Pedido partiu do
Ministério Público alegando a precariedade da Rodovia General Euclides de
Oliveira Figueiredo (SP-563).
VEJA A DECISÃO
DA JUSTIÇA
Em síntese,
alega a parte autora que os demandados são os organizadores do evento
automobilístico (motociata) denominado "ACELERA COM CRISTO" agendada
para 07/07/2022, que contará com a presença de inúmeros motociclistas,
personalidades do meio civil, bem como, possivelmente, com pré candidatos a
cargos do Poder Executivo, Poder Legislativo do Estado de São Paulo e da União,
tendo como itinerário Dracena/Pereira Barreto.
Afirma que o
itinerário passará por rodovias que estão em situações precárias, para evento
de tal proporção, especialmente a Rodovia SP-563. Relata ainda, que o evento
sequer foi comunicado ao DER/SP, órgão responsável pelo trânsito no estado de
São Paulo. Discorre sobre os riscos presentes na realização do evento. Requer a
tutela de urgência consistente tão somente, para evitar que a motociata
“ACELERA COM CRISTO”, seja realizada na Rodovia SP-563 (Rodovia Euclides de
Oliveira Figueiredo), nada obstando seja a mesma realizada nos limites urbanos
da cidade de Dracena. Juntou documentos (fls. 09/21). É o relatório.
DECIDO. O pedido
de tutela de urgência visa vedar a realização do evento “ACELERA COM CRISTO”,
na Rodovia SP-563. A tutela de urgência está sujeita à presença de específicos
requisitos previstos na lei processual. Conforme o art. 300, caput, do Código
de Processo Civil, “A tutela de urgência será concedida quando houver elementos
que evidenciem a probabilidade do direito e o perigo de dano ou o risco ao
resultado útil do processo”.
No caso dos
autos, observo que os requisitos processuais não se fazem presentes, pois não
há fundado receio de dano. Pois bem. A liberdade de expressão e o direito de
reunião (expressões da autonomia da vontade - vetor positivo do princípio da
dignidade da pessoa humana) são direitos fundamentais expressamente listados em
nossa Constituição Federal.
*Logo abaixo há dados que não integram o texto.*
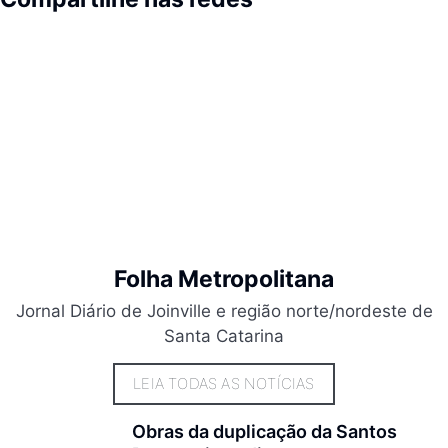
Folha Metropolitana
Jornal Diário de Joinville e região norte/nordeste de
Santa Catarina
LEIA TODAS AS NOTÍCIAS
Obras da duplicação da Santos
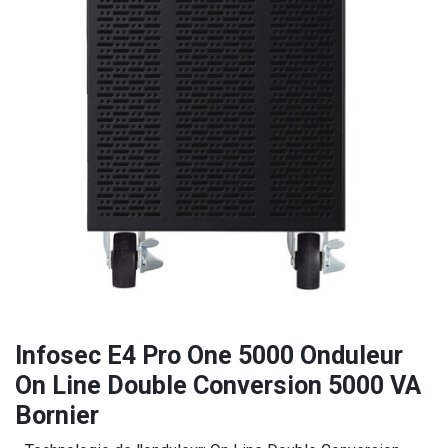
Infosec E4 Pro One 5000 Onduleur
On Line Double Conversion 5000 VA
Bornier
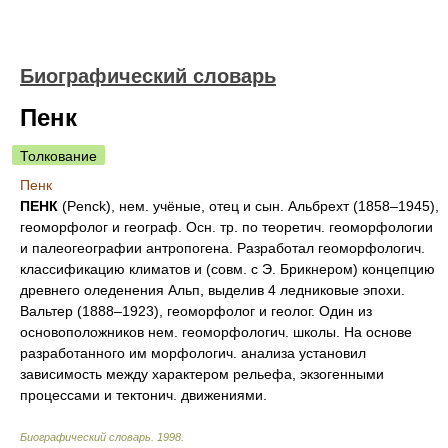
Биографический словарь
Пенк
Толкование
Пенк
ПЕНК
(Penck), нем. учёные, отец и сын. Альбрехт (1858–1945),
геоморфолог и географ. Осн. тр. по теоретич. геоморфологии
и палеогеографии антропогена. Разработал геоморфологич.
классификацию климатов и (совм. с Э. Брикнером) концепцию
древнего оледенения Альп, выделив 4 ледниковые эпохи.
Вальтер (1888–1923), геоморфолог и геолог. Один из
основоположников нем. геоморфологич. школы. На основе
разработанного им морфологич. анализа установил
зависимость между характером рельефа, экзогенными
процессами и тектонич. движениями.
Биографический словарь
.
1998
.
Em que pese o fato de tais direitos não serem
absolutos, devendo sua observância ser ponderada, notadamente se houver
conflito com os interesses sociais constitucionais da coletividade, não
verifico a demonstração concreta por parte do Douto Parquet de risco concreto
no caso dos autos.
A mera alegação
genérica de dificuldades ao tráfego , em análise inicial, sem qualquer
comprovação concreta e mínima, é insuficiente para tolhir a reunião pacífica no
caso. Ademais, as exceções à regra de tais direitos (artigo 5º, inciso XVI da
CF), para serem reconhecidas, deverão estar concretamente fundamentadas e
somente podem ser mitigadas em confronto com outros direitos de mesmo grau
constitucional. Não é o caso. No caso dos autos, deveriam demonstrar
claramente, o risco à segurança viária, dos participantes do evento e de
terceiros, o que não ocorreu.
O fato do DER
não ter sido consultado, também não obsta a realização do evento, pois também
não há nos autos, comprovação da oposição do órgão rodoviário para realização
da 'motociata' .Não há também notícia de oposição de quaisquer outros órgão de
trânsito ou de segurança pública, sendo certo que o evento é notório, sendo de
conhecimento geral. Vale ressaltar ainda, que inúmeros eventos como este, já foram
realizados em diversas localidades do estado livremente, sem maiores
repercussões ao tráfego viário. Cite-se como exemplo, um recente na Rodovia dos
Bandeirantes, uma das principiais vias do Estado. Os documentos acostados
também não comprovam a probabilidade do direito, pois não evidenciam a
existência de sérios riscos de acidentes, também indicando serem alegação
genérica, sem fundamento concreto. Até porque, como já dito, eventos desta jaez
já foram realizados em outra cidades e estados sem repercussões mais sérias.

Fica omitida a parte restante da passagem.